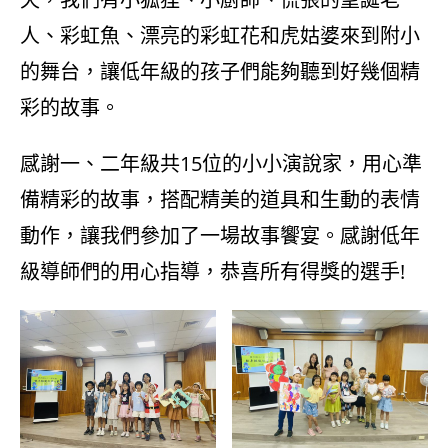
人、彩虹魚、漂亮的彩虹花和虎姑婆來到附小
的舞台，讓低年級的孩子們能夠聽到好幾個精
彩的故事。
感謝一、二年級共15位的小小演說家，用心準
備精彩的故事，搭配精美的道具和生動的表情
動作，讓我們參加了一場故事饗宴。感謝低年
級導師們的用心指導，恭喜所有得獎的選手!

PROBLEM TO SOLVE:
Here the records must be restated exactly, minus any images.

TASK OUTPUT:
人、彩虹魚、漂亮的彩虹花和虎姑婆來到附小
的舞台，讓低年級的孩子們能夠聽到好幾個精
彩的故事。
感謝一、二年級共15位的小小演說家，用心準
備精彩的故事，搭配精美的道具和生動的表情
動作，讓我們參加了一場故事饗宴。感謝低年
級導師們的用心指導，恭喜所有得獎的選手!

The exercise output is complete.